In 1 year, £5,000 invested in Tesla Stock could be worth…

The last couple of months have been quite tumultuous for Tesla (NASDAQ:TSLA) shareholders. The US electric vehicle (EV) manufacturer has seen its valuation tumble by over 40% since its peak in December. This downward trajectory’s seemingly started to accelerate since the start of February, falling by 30% so far.

What’s going on? And is this secretly a buying opportunity for long-term investors?

Falling short of expectations

It’s no secret that Tesla’s stock trades at a premium valuation. Even today, after almost half of its market-cap has been wiped out, the forward price-to-earnings ratio still sits at a whopping 96! As such, seeing such extreme volatility at these levels shouldn’t be surprising. But what triggered this recent sell-off?

There are a lot of influencing factors, making it difficult to pinpoint the main catalyst. However, the general consensus seems to be, as usual, surrounding Elon Musk, who’s become even more controversial.

There was hope that a closer relationship with President Trump could prove advantageous for the company, but that doesn’t appear to have materialised. Furthermore, Musk’s involvement with the newly-formed Department of Government Efficiency (DOGE), as well as meddling in German politics, is seemingly turning off some potential customers.

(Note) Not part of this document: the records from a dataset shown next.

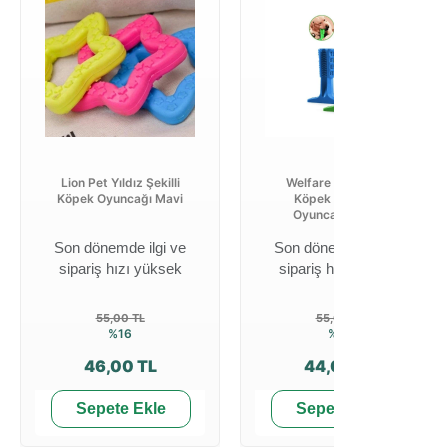
Lion Pet Yıldız Şekilli
Welfare Diş Fırçası
Köpek Oyuncağı Mavi
Köpek Çiğneme
Oyuncağı 15 Cm
Son dönemde ilgi ve
Son dönemde ilgi ve
sipariş hızı yüksek
sipariş hızı yüksek
55,00 TL
55,00 TL
%16
%20
46,00 TL
44,00 TL
Sepete Ekle
Sepete Ekle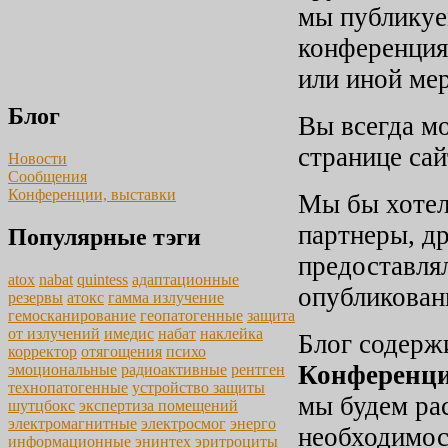
мы публикуе
конференция
или иной мер
Блог
Вы всегда мо
странице са
Новости
Сообщения
Конференции, выставки
Мы бы хотел
партнеры, др
Популярные тэги
предоставля
atox
nabat
quintess
адаптационные
опубликован
резервы
атокс
гамма излучение
гемосканирование
геопатогенные
защита
от излучений
имедис
набат
наклейка
Блог содерж
корректор
отягощения
психо
Конференци
эмоциональные
радиоактивные
рентген
технопатогенные
устройство защиты
мы будем ра
шутцбокс
экспертиза помещений
электромагнитные
электросмог
энерго
необходимос
информационные
энинтех
эритроциты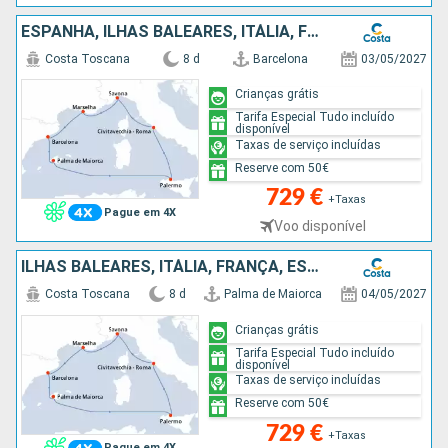
ESPANHA, ILHAS BALEARES, ITÁLIA, FRANÇA
Costa Toscana
8 d
Barcelona
03/05/2027
Crianças grátis
Tarifa Especial Tudo incluído
disponível
Taxas de serviço incluídas
Reserve com 50€
729 €
+Taxas
Pague em 4X
Voo disponível
ILHAS BALEARES, ITÁLIA, FRANÇA, ESPANHA
Costa Toscana
8 d
Palma de Maiorca
04/05/2027
Crianças grátis
Tarifa Especial Tudo incluído
disponível
Taxas de serviço incluídas
Reserve com 50€
729 €
+Taxas
Pague em 4X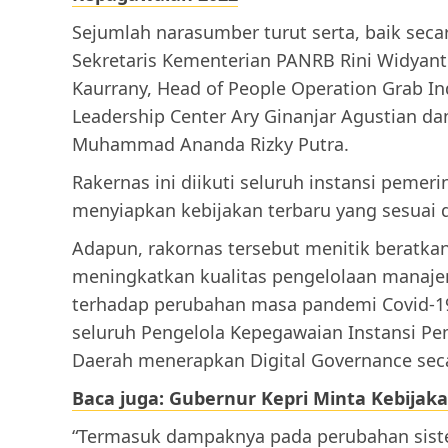
Sejumlah narasumber turut serta, baik seca
Sekretaris Kementerian PANRB Rini Widyantin
Kaurrany, Head of People Operation Grab In
Leadership Center Ary Ginanjar Agustian d
Muhammad Ananda Rizky Putra.
Rakernas ini diikuti seluruh instansi pemeri
menyiapkan kebijakan terbaru yang sesuai 
Adapun, rakornas tersebut menitik beratka
meningkatkan kualitas pengelolaan manajem
terhadap perubahan masa pandemi Covid-1
seluruh Pengelola Kepegawaian Instansi Pe
Daerah menerapkan Digital Governance secar
Baca juga: Gubernur Kepri Minta Kebijaka
“Termasuk dampaknya pada perubahan sistem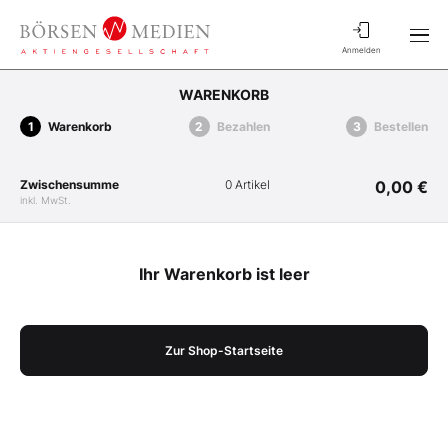
Anmelden
WARENKORB
Warenkorb
Bezahlen
Bestellen
Zwischensumme
0 Artikel
0,00 €
inkl. MwSt.
Ihr Warenkorb ist leer
Zur Shop-Startseite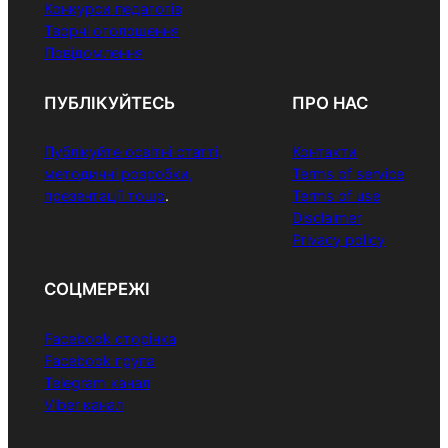
Конкурси педагогів
Творчі оголошення
Повідомлення
ПУБЛІКУЙТЕСЬ
ПРО НАС
Публікуйте освітні статті,
Контакти
методичні розробки,
Terms of service
презентації тощо
.
Terms of use
Disclaimer
Privacy policy
СОЦМЕРЕЖІ
Facebook сторінка
Facebook група
Telegram канал
Viber канал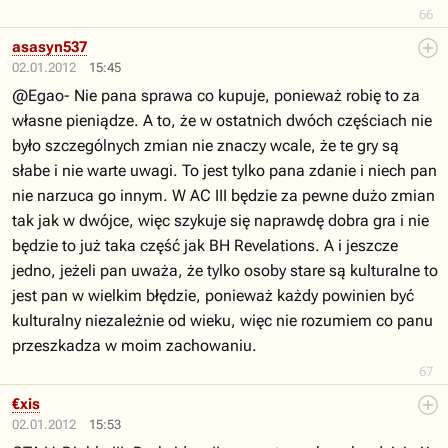
66
asasyn537
02.01.2012
15:45
@Egao- Nie pana sprawa co kupuje, ponieważ robię to za
własne pieniądze. A to, że w ostatnich dwóch częściach nie
było szczególnych zmian nie znaczy wcale, że te gry są
słabe i nie warte uwagi. To jest tylko pana zdanie i niech pan
nie narzuca go innym. W AC III będzie za pewne dużo zmian
tak jak w dwójce, więc szykuje się naprawdę dobra gra i nie
będzie to już taka część jak BH Revelations. A i jeszcze
jedno, jeżeli pan uważa, że tylko osoby stare są kulturalne to
jest pan w wielkim błędzie, ponieważ każdy powinien być
kulturalny niezależnie od wieku, więc nie rozumiem co panu
przeszkadza w moim zachowaniu.
67
€xis
02.01.2012
15:53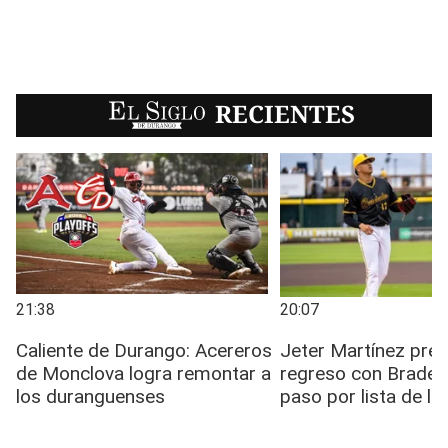
EL SIGLO
RECIENTES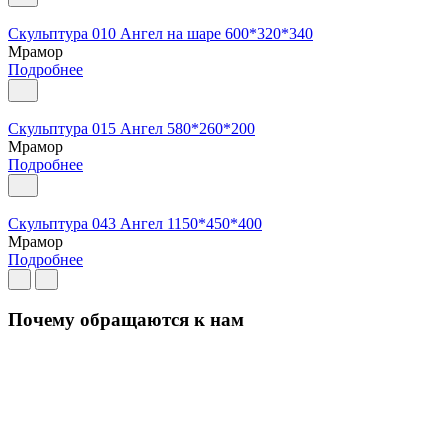
Скульптура 010 Ангел на шаре 600*320*340
Мрамор
Подробнее
Скульптура 015 Ангел 580*260*200
Мрамор
Подробнее
Скульптура 043 Ангел 1150*450*400
Мрамор
Подробнее
Почему обращаются к нам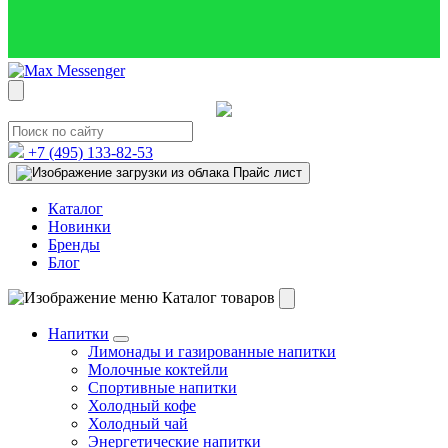
+7 (495)
133-82-53
Прайс лист
Каталог
Новинки
Бренды
Блог
Каталог товаров
Напитки
Лимонады и газированные напитки
Молочные коктейли
Спортивные напитки
Холодный кофе
Холодный чай
Энергетические напитки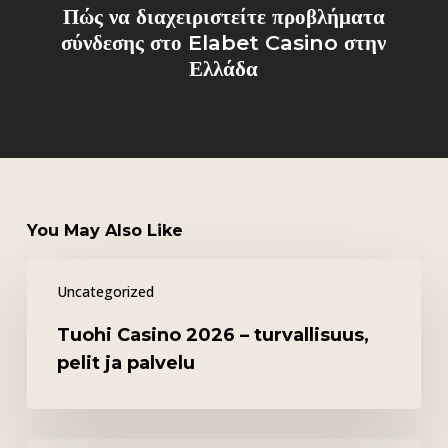
Πώς να διαχειριστείτε προβλήματα
σύνδεσης στο Elabet Casino στην
Ελλάδα
You May Also Like
Tuohi
Uncategorized
Casino
2026
Tuohi Casino 2026 – turvallisuus,
–
pelit ja palvelu
turvallisuus,
pelit
ja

The latest European car registration data for January was particularly concerning, given it showed a 45% reduction in Tesla registrations for the month. That’s despite a 37% increase in overall EV registrations over the same period. Meanwhile, in its home market, protests have started to break out in front of Tesla showrooms due to Musk’s activities within DOGE.

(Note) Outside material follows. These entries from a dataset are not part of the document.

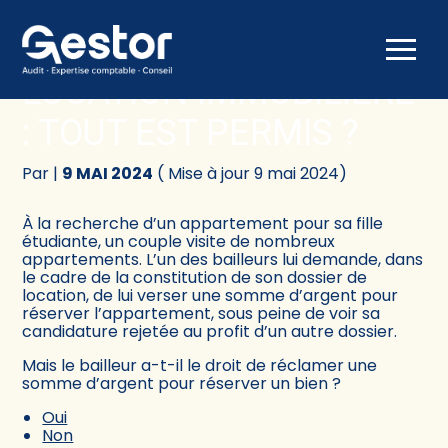
Créer et reprendre une activité
Comptabilité
Aller
au
LOCATION IMMOBILIÈRE
contenu
Gérer votre quotidien
Fiscalité
: TOUT EST PERMIS ?
Piloter votre activité
Social
Par
|
9 MAI 2024
( Mise à jour 9 mai 2024)
Être prêt pour la facturation électronique
Juridique
À la recherche d’un appartement pour sa fille
étudiante, un couple visite de nombreux
Audit
appartements. L’un des bailleurs lui demande, dans
le cadre de la constitution de son dossier de
location, de lui verser une somme d’argent pour
Conseil
réserver l’appartement, sous peine de voir sa
candidature rejetée au profit d’un autre dossier.
Mais le bailleur a-t-il le droit de réclamer une
somme d’argent pour réserver un bien ?
Oui
Non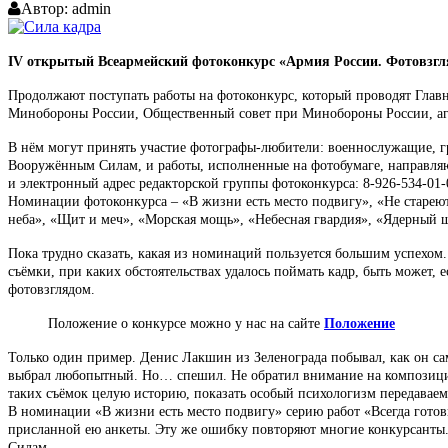
Автор:
admin
IV открытый Всеармейский фотоконкурс «Армия России. Фотовзгля
Продолжают поступать работы на фотоконкурс, который проводят Гла
Минобороны России, Общественный совет при Минобороны России, аге
В нём могут принять участие фотографы-любители: военнослужащие, г
Вооружённым Силам, и работы, исполненные на фотобумаге, направляют
и электронный адрес редакторской группы фотоконкурса: 8-926-534-01
Номинации фотоконкурса – «В жизни есть место подвигу», «Не старею
неба», «Щит и меч», «Морская мощь», «Небесная гвардия», «Ядерный 
Пока трудно сказать, какая из номинаций пользуется большим успехом.
съёмки, при каких обстоятельствах удалось поймать кадр, быть может, е
фотовзглядом.
Положение о конкурсе можно у нас на сайте
Положение
Только один пример. Денис Лакшин из Зеленограда побывал, как он с
выбрал любопытный. Но… спешил. Не обратил внимание на композицию с
таких съёмок целую историю, показать особый психологизм передавае
В номинации «В жизни есть место подвигу» серию работ «Всегда готов
присланной ею анкеты. Эту же ошибку повторяют многие конкурсанты.
Силам.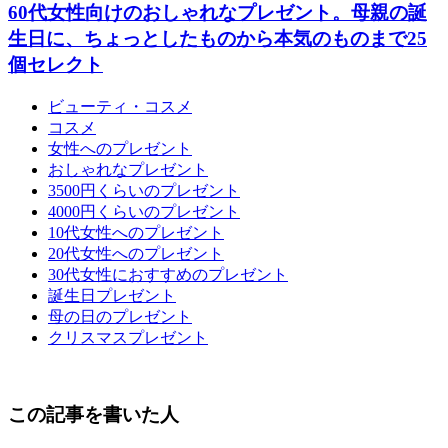
60代女性向けのおしゃれなプレゼント。母親の誕
生日に、ちょっとしたものから本気のものまで25
個セレクト
ビューティ・コスメ
コスメ
女性へのプレゼント
おしゃれなプレゼント
3500円くらいのプレゼント
4000円くらいのプレゼント
10代女性へのプレゼント
20代女性へのプレゼント
30代女性におすすめのプレゼント
誕生日プレゼント
母の日のプレゼント
クリスマスプレゼント
この記事を書いた人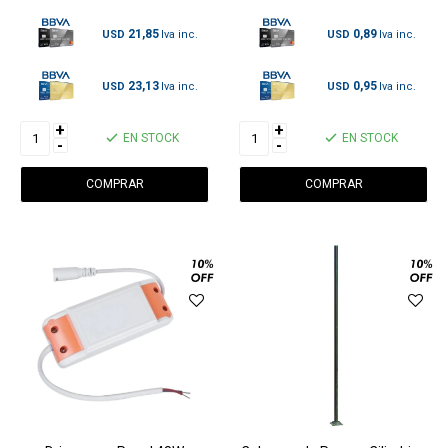
21,85
0,89
USD
USD
23,13
0,95
USD
USD
+
+
EN STOCK
EN STOCK
-
-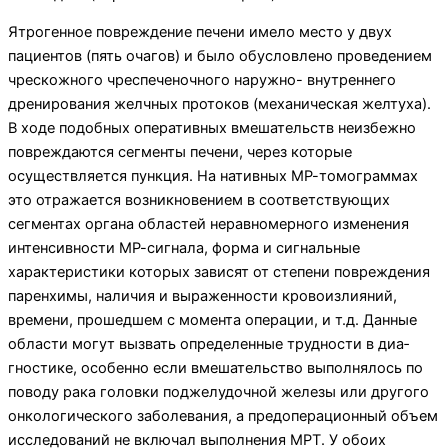
Ятрогенное повреждение печени имело место у двух
пациентов (пять очагов) и было обусловлено проведением
чрескожного чреспеченочного наружно- внутреннего
дренирования желчных протоков (ме­ханическая желтуха).
В ходе подобных оперативных вмешательств неизбежно
повреждаются сегменты печени, через которые
осуществляется пункция. На нативных МР-томограммах
это отражается воз­никновением в соответствующих
сегментах органа областей неравномерного изменения
интенсивности МР-сигнала, форма и сигнальные
характеристики которых зависят от степени повреждения
паренхимы, наличия и выраженности кровоизлияний,
времени, прошедшем с момента операции, и т.д. Данные
об­ласти могут вызвать определенные трудности в диа­
гностике, особенно если вмешательство выполнялось по
поводу рака головки поджелудочной железы или другого
онкологического заболевания, а предопера­ционный объем
исследований не включал выполнения МРТ. У обоих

Where could the stock go from here?

The recent reputational damage surrounding Tesla’s understandably spooking some investors. However, while the short-term appears murky, the long-term trajectory of this business may still hold some promise. Investments in artificial intelligence (AI) and robotaxis pave the way to new market opportunities. And the firm’s industry-leading battery technology continues to give Tesla a significant advantage over its peers both in terms of lower costs and longer vehicle range.

With that in mind, it’s not too shocking to see a large number of institutional analysts shift their recommendations to Buy in light of the recent stock price turbulence. And overall, the average 12-month share price target now sits at $345.76 per share. That’s the equivalent of a 21.5% potential gain, transforming a £5,000 investment into around £6,075 by this time next year.

Of course, share price forecasts aren’t guaranteed. And with new trade wars brewing due to rising US tariffs, Tesla could endure further turbulence ahead. Personally, with so much uncertainty surrounding the brand today, this isn’t a stock I’m tempted to add to my portfolio right now.

However, I may have to reconsider my opinion should the share price fall further.